If the replicats are divided between the RAC nodes and each has parallelism set to 8 then the streams pool size in each instance should be at least 12Gb, although more is always better when it comes to replicats and since the database isn’t being queried significantly, then assigning a good portion of the SGA to the streams pool makes sense. If the SGA was to remain at 36Gb then 18Gb would be a suitable size for the streams pool.
- Improve Database Redo Log Read Performance
When using integrated extracts, the database LogMiner server’s read performance can be improved by increasing the number and size of log read buffers.
This is done by setting the following two database parameters:
_log_read_buffers = 64
_log_read_buffer_size = 128
It is always recommended to set these two parameters in the source database to the values listed above.
- Improve LogMiner Read Performance
To improve performance of the extract process, the “_LOGMINER_READ_BUFFERS” parameter can be introduced. This parameter controls the number of buffers to read redo. It is recommended to set this parameter to 256.
- BatchSQL Parameter
The BATCHSQL parameter causes SQL statements across multiple transactions which affect the same table to be grouped together and kept then applied in arrays.
For some DML patterns this can provide additional performance. BATCHSQL works the best for small row changes. For large row changes, the performance is not applicable. BATCHSQL is not fit for the row size > 5K.
There are few criteria which stop the BATCHSQL process, such as:
-
- LOB and LONG data
- Row greater than 25k
- Tables having more than one unique key besides primary key
- Errors
In these cases, the batch process will rollback and return to the default apply mode. BATCHSQL also grouping changes the execution order of the SQL statements. This information is useful in some cases.
- Add Extract Performance Diagnostics
The “reportcount” parameter allows for the performance figures of the extract processes to be logged in the extract report file, which will help in the investigation of performance degradation.
It is suggested to log the performance figures for the replicat and extract process every 20 minutes by setting the “reportcount” parameter in the extract’s parameter file with the following line:
REPORTCOUNT EVERY 20 MINUTES, RATE
- Tables without Unique Keys
Tables without Unique Keys can present serious issues for GoldenGate. If there are updates or deletes against a table of any significant size without a unique key then the whole table will be scanned to find the row to be updated or deleted. Where in the source database a DML might update all the rows in table as one statement, GoldenGate must then convert that into individual row updates which will scan the table for every row.

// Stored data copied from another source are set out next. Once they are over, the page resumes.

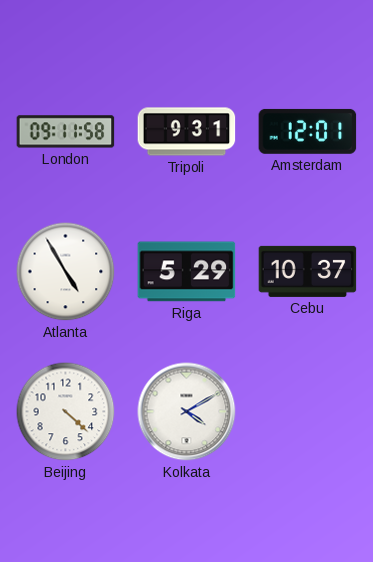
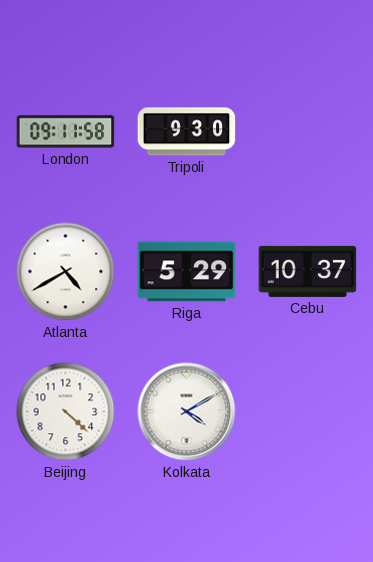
Tripoli: 9:31 -> 9:30
Amsterdam: 12:01 -> none
Atlanta: 4:55 -> 4:40
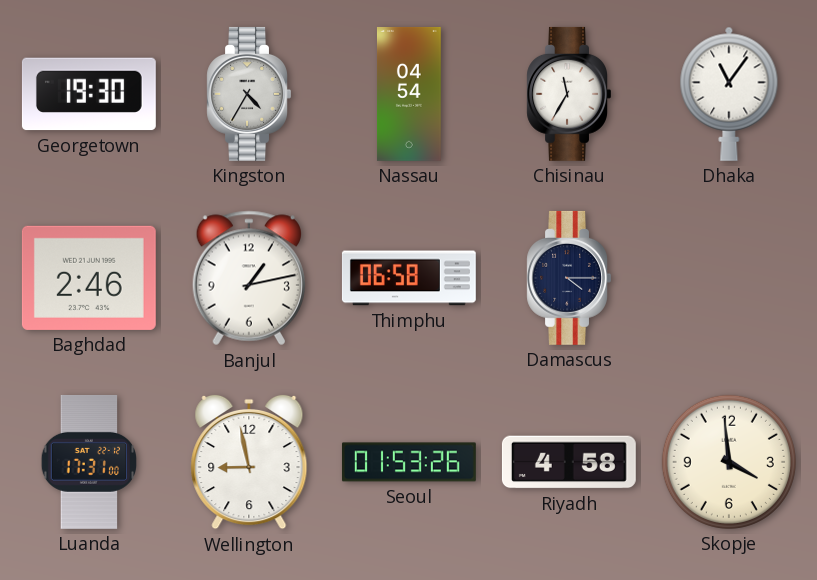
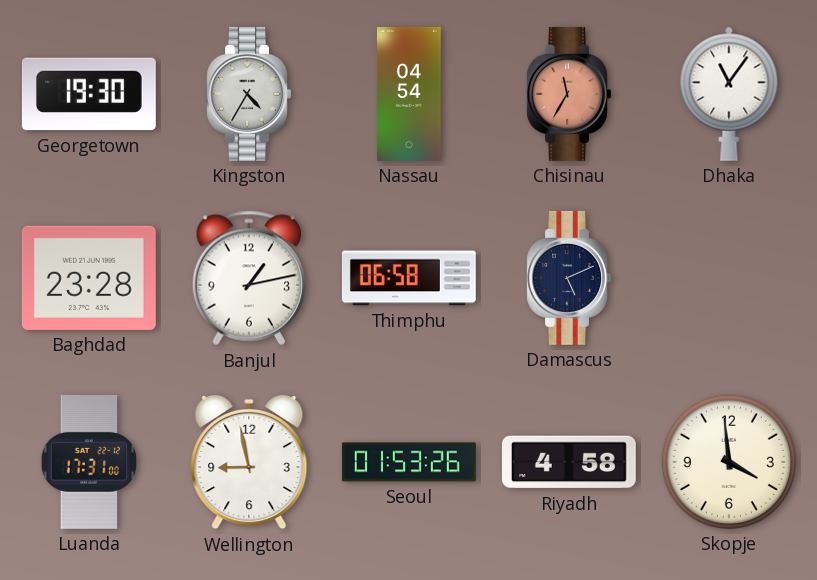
Chisinau dial: white -> salmon
Baghdad: 2:46 -> 23:28
Damascus: 4:15 -> 5:11
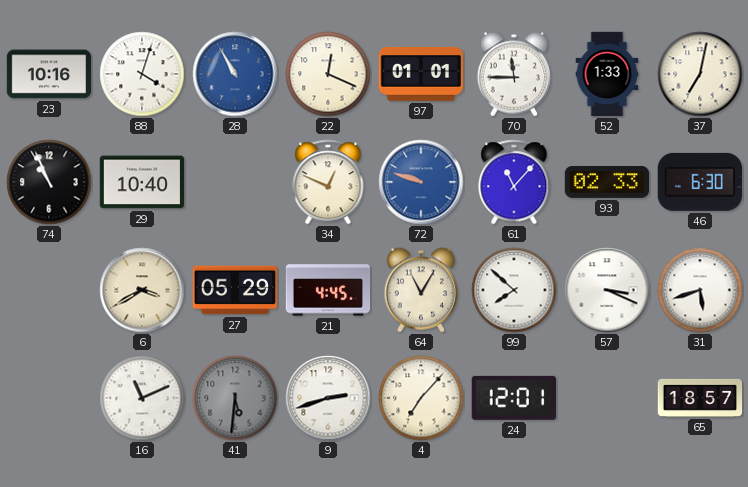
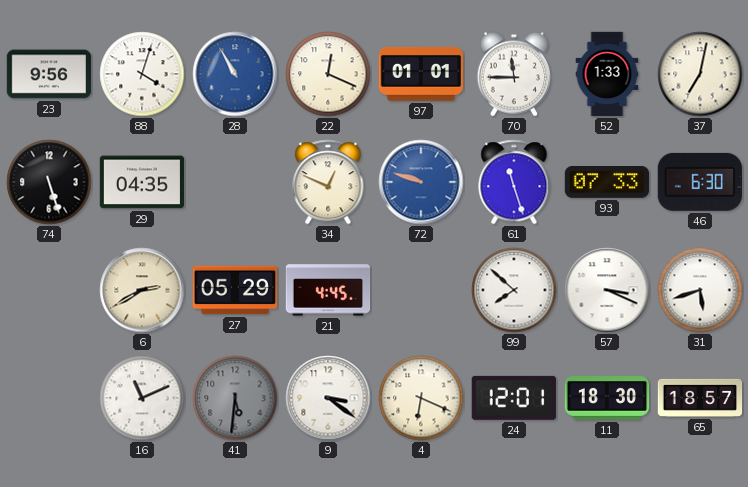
23: 10:16 -> 9:56
74: 10:56 -> 5:27
29: 10:40 -> 04:35
61: 11:07 -> 11:27
93: 02:33 -> 07:33
6: 3:40 -> 2:40
64: 11:05 -> none
9: 2:42 -> 3:21
4: 7:07 -> 6:19
11: none -> 18:30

To resolve this, artificial keys may need to be created for certain tables.
- Network Performance
To improve the performance of the GoldenGate hub extract processes Oracle Net connectivity should be optimized with a higher SDU size. The SDU size controls the size of the buffer that Oracle Net uses for sending data across the network. Using a higher buffer should improve Oracle Net performance. For database 12g Release 1 and later the maximum SDU size is 2MB. It is recommended to set the SDU size being used to 2MB. The SDU size needs to be set on the client side as well as the server side.
- COMMIT_WAIT Parameter
This parameter can be added to a replicat parameter file if you have large volumes of inserts for tables. It’s particularly useful if you have a replicat which only contains tables with large throughput that are mainly inserts. It may impact ACID compliance but should improve performance.
Benefits:
GoldenGate Implementation was very successful and able to reduce downtime during cutover by 60% with real time extract and replicat.